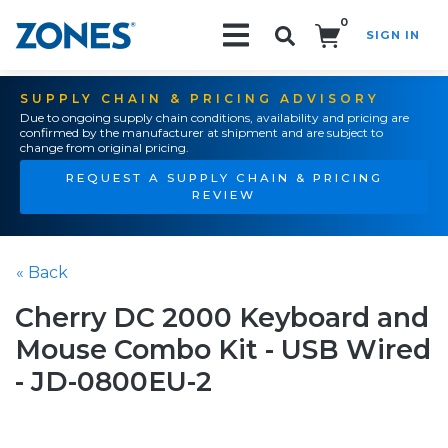
0
SIGN IN
Search!
SUPPLY CHAIN & PRICING ADVISORY
Due to ongoing supply chain conditions, availability and pricing are
confirmed by the manufacturer at shipment and are subject to
change from original pricing.
REQUEST A SUPPLY CHAIN & PRICING
REVIEW
« Back
Cherry DC 2000 Keyboard and
Mouse Combo Kit - USB Wired
- JD-0800EU-2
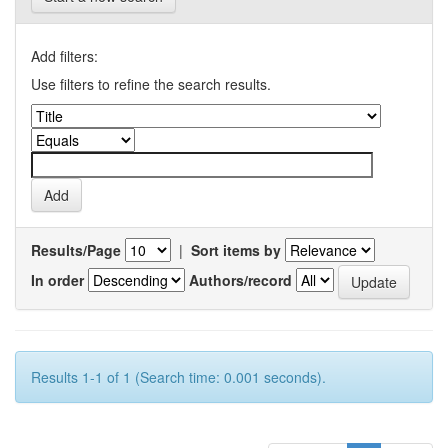
Add filters:
Use filters to refine the search results.
Results/Page
|
Sort items by
In order
Authors/record
Results 1-1 of 1 (Search time: 0.001 seconds).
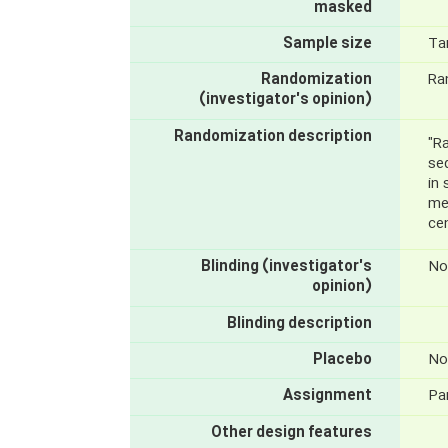
masked
Sample size
Ta
Randomization
Ra
(investigator's opinion)
Randomization description
"R
se
in
met
cen
Blinding (investigator's
No
opinion)
Blinding description
Placebo
No
Assignment
Par
Other design features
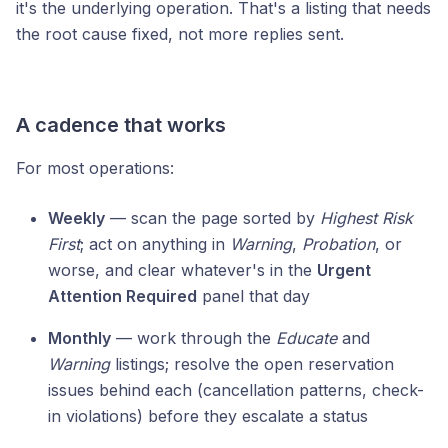
it's the underlying operation. That's a listing that needs
the root cause fixed, not more replies sent.
A cadence that works
For most operations:
Weekly
— scan the page sorted by
Highest Risk
First
; act on anything in
Warning
,
Probation
, or
worse, and clear whatever's in the
Urgent
Attention Required
panel that day
Monthly
— work through the
Educate
and
Warning
listings; resolve the open reservation
issues behind each (cancellation patterns, check-
in violations) before they escalate a status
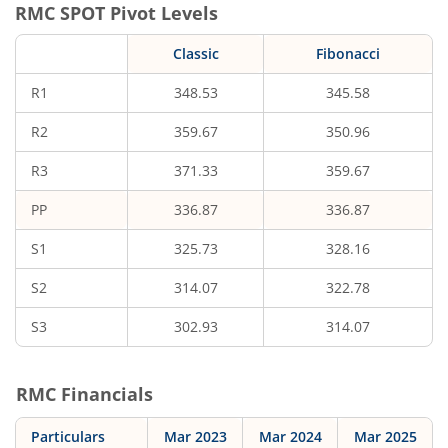
RMC
SPOT Pivot Levels
Classic
Fibonacci
R1
348.53
345.58
R2
359.67
350.96
R3
371.33
359.67
PP
336.87
336.87
S1
325.73
328.16
S2
314.07
322.78
S3
302.93
314.07
RMC
Financials
Particulars
Mar 2023
Mar 2024
Mar 2025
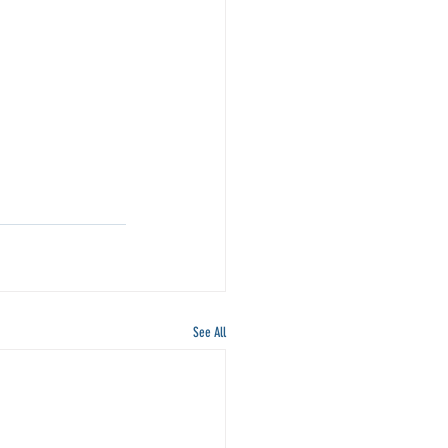
See All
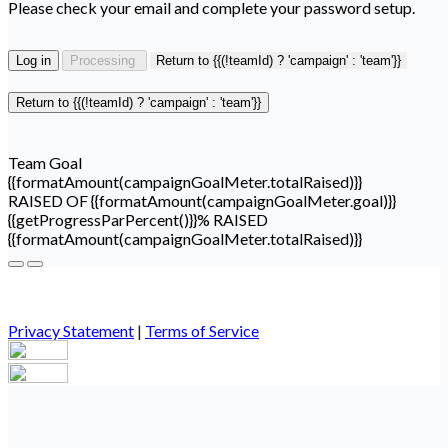
Please check your email and complete your password setup.
Log in
Processing
Return to {{(!teamId) ? 'campaign' : 'team'}}
Return to {{(!teamId) ? 'campaign' : 'team'}}
Team Goal
{{formatAmount(campaignGoalMeter.totalRaised)}}
RAISED OF {{formatAmount(campaignGoalMeter.goal)}}
{{getProgressParPercent()}}% RAISED
{{formatAmount(campaignGoalMeter.totalRaised)}}
Privacy Statement
|
Terms of Service
Your email has been submitted. If that email address exists in
our system, you should receive a recovery information email
shortly. If you do not receive an email, please check your spam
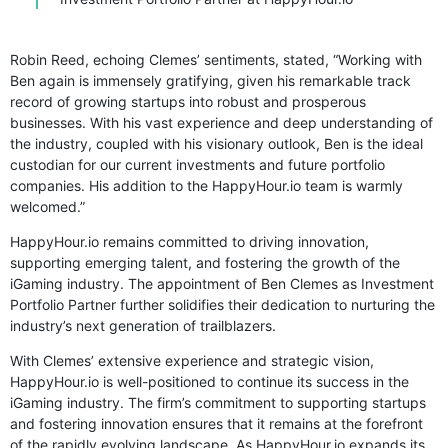
Robin Reed, echoing Clemes’ sentiments, stated, “Working with
Ben again is immensely gratifying, given his remarkable track
record of growing startups into robust and prosperous
businesses. With his vast experience and deep understanding of
the industry, coupled with his visionary outlook, Ben is the ideal
custodian for our current investments and future portfolio
companies. His addition to the HappyHour.io team is warmly
welcomed.”
HappyHour.io remains committed to driving innovation,
supporting emerging talent, and fostering the growth of the
iGaming industry. The appointment of Ben Clemes as Investment
Portfolio Partner further solidifies their dedication to nurturing the
industry’s next generation of trailblazers.
With Clemes’ extensive experience and strategic vision,
HappyHour.io is well-positioned to continue its success in the
iGaming industry. The firm’s commitment to supporting startups
and fostering innovation ensures that it remains at the forefront
of the rapidly evolving landscape. As HappyHour.io expands its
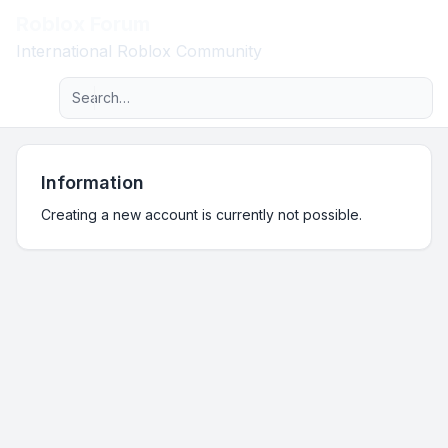
Roblox Forum
Light
International Roblox Community
Advanced search
Navigation menu
Information
Creating a new account is currently not possible.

━━━━

- Instructions to follow: With the pictures omitted, copy the entries above exactly from the line containing "Particulars" through the line containing "Ben again is", both lines included.

- Task result:
Particulars
Mar 2023
Mar 2024
Mar 2025
See All
Please check your email and complete your password setup.
Log in
Processing
Return to {{(!teamId) ? 'campaign' : 'team'}}
Return to {{(!teamId) ? 'campaign' : 'team'}}
Team Goal
{{formatAmount(campaignGoalMeter.totalRaised)}}
RAISED OF {{formatAmount(campaignGoalMeter.goal)}}
{{getProgressParPercent()}}% RAISED
{{formatAmount(campaignGoalMeter.totalRaised)}}
Privacy Statement
|
Terms of Service
Your email has been submitted. If that email address exists in
our system, you should receive a recovery information email
shortly. If you do not receive an email, please check your spam
Robin Reed, echoing Clemes’ sentiments, stated, “Working with
Ben again is immensely gratifying, given his remarkable track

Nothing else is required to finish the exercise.